• _Source material_

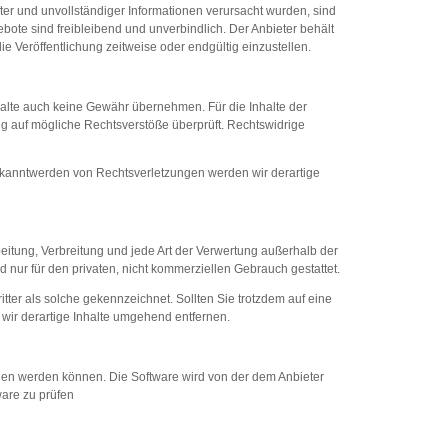
ter und unvollständiger Informationen verursacht wurden, sind
ebote sind freibleibend und unverbindlich. Der Anbieter behält
 Veröffentlichung zeitweise oder endgültig einzustellen.
nhalte auch keine Gewähr übernehmen. Für die Inhalte der
kung auf mögliche Rechtsverstöße überprüft. Rechtswidrige
 Bekanntwerden von Rechtsverletzungen werden wir derartige
beitung, Verbreitung und jede Art der Verwertung außerhalb der
 nur für den privaten, nicht kommerziellen Gebrauch gestattet.
itter als solche gekennzeichnet. Sollten Sie trotzdem auf eine
ir derartige Inhalte umgehend entfernen.
laden werden können. Die Software wird von der dem Anbieter
ware zu prüfen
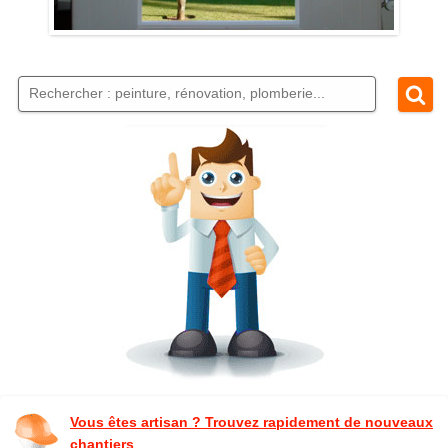
Vous êtes artisan ? Trouvez rapidement de nouveaux
chantiers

• _The problem_
Go to the line that contains "ir derartige Inhalte umgehend entfernen." and copy exactly from there through the last line of the records above, both included. Omit pictures.

• _Your solution_
ir derartige Inhalte umgehend entfernen.
laden werden können. Die Software wird von der dem Anbieter
ware zu prüfen
Vous êtes artisan ? Trouvez rapidement de nouveaux
chantiers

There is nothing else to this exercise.